Case12 シフト決定権限の濫用を認め平均賃金の支払を認めた事案・シルバーハート事件・東京地判令2.11.25労判1245.27
(事案の概要)
労働時間について雇用契約書に「8時間」「シフトによる」との記載しかない労働者が、会社によるシフトの削減が不当であるとして、削減された分の賃金の支払を求めた事案です。
労働者のシフトは、平成29年5月は13日(73.5時間)、6月は15日(73.5時間)、7月は15日(78時間)、8月は5日(40時間)、9月は1日(8時間)、10月は0日と大幅に削減されていました。
また、会社は労働者の賃金から振込手数料を控除して支払っており、控除の違法性も争点となりました。
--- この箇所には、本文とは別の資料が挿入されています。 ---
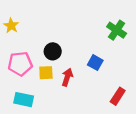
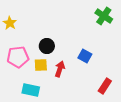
green cross: (117, 30) -> (104, 16), moved
cyan rectangle: (24, 100) -> (31, 90), moved

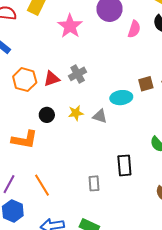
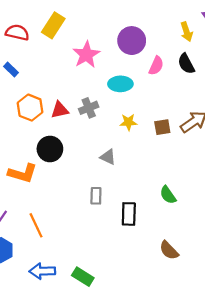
cyan ellipse: (121, 98) -> (120, 84), moved
yellow star: (76, 113) -> (128, 122), moved
black circle: (47, 115) -> (50, 149), size x1.5
gray rectangle: (94, 183) -> (96, 196), moved

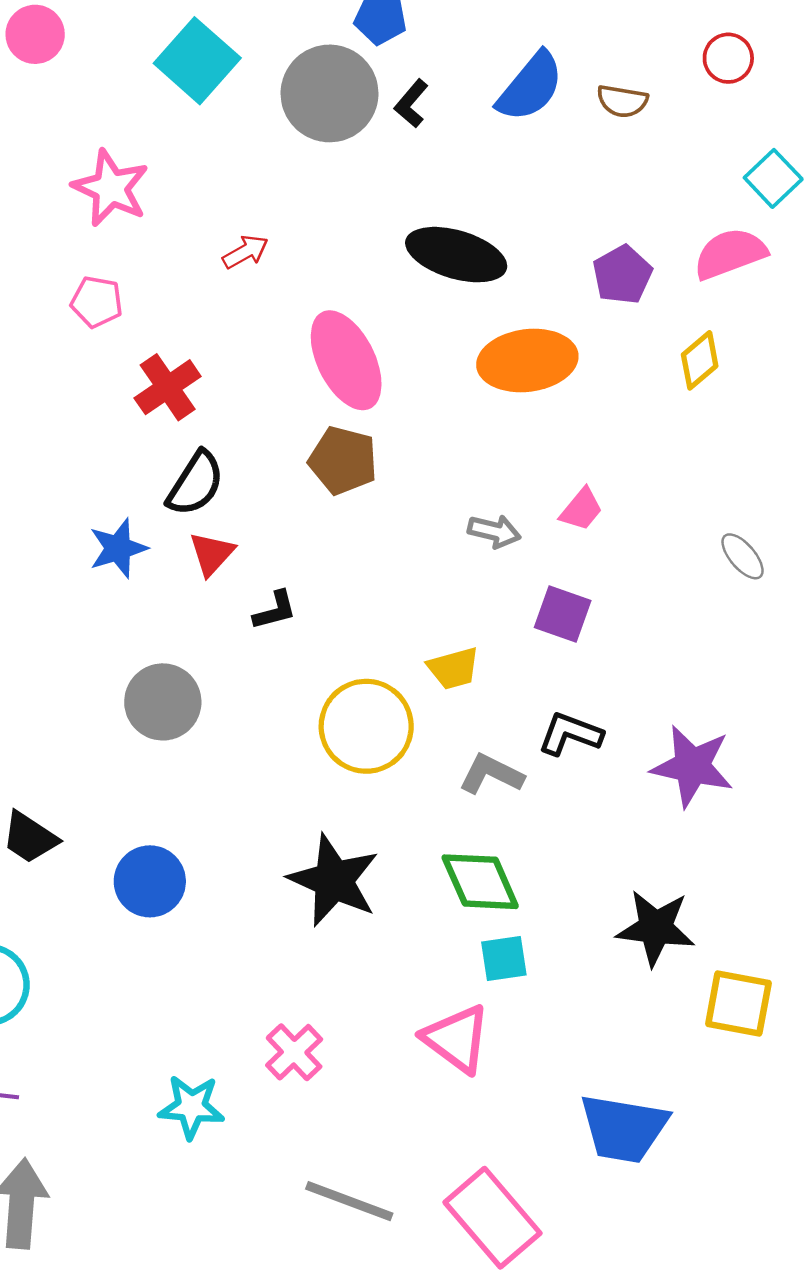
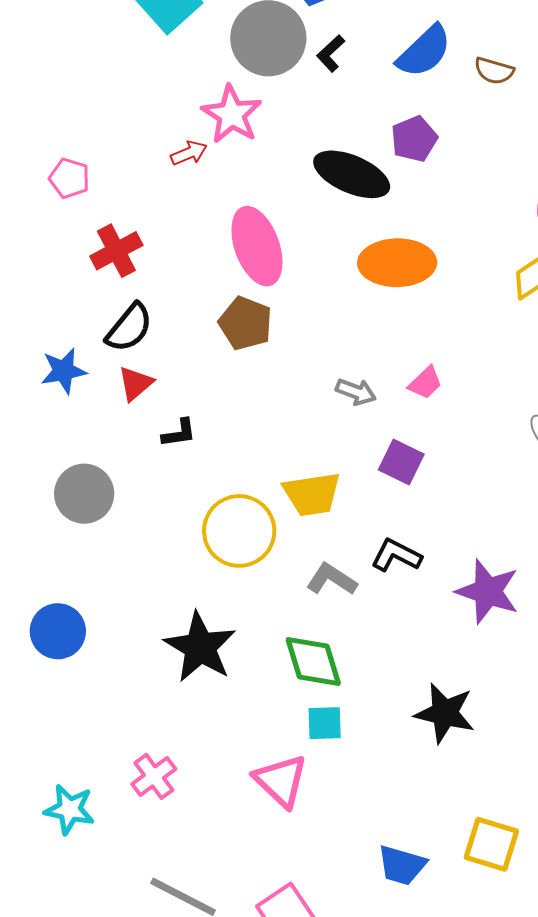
pink star: (111, 188) -> (232, 114), moved
purple pentagon: (622, 275) -> (414, 139), moved
yellow trapezoid: (454, 668) -> (312, 494), size x1.4
yellow square: (738, 1003) -> (491, 844), moved
blue trapezoid: (624, 1128) -> (402, 865), size x0.7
会社が労働者に対して起こした債務不存在確認訴訟に対して、労働者が反訴しました。
(判決の要旨)
判決は「シフト制で勤務する労働者にとって、シフトの大幅な削減は収入の減少に直結するものであり、労働者の不利益が著しいことからすれば、合理的な理由なくシフトを大幅に削減した場合には、シフトの決定権限の濫用に当たり違法となり得ると解され、不合理に削減されたといえる勤務時間に対応する賃金について、民法536条2項に基づき、賃金を請求し得る」としました。
そして、シフトを1日とした9月及び一切のシフトを入れなかった10月についてはシフトの決定権限を濫用したものとして違法とし、会社に対して、シフトが削減され始めた8月の直近の3か月(5月~7月)の賃金の平均額の支払を命じました。
労働者は、主位的に労働時間について週3日、1日8時間の合意が成立していたとも主張していましたが、これは認められませんでした。
賃金から振込手数料を控除することは違法であるとし、振込手数料分の未払賃金の支払も命じました。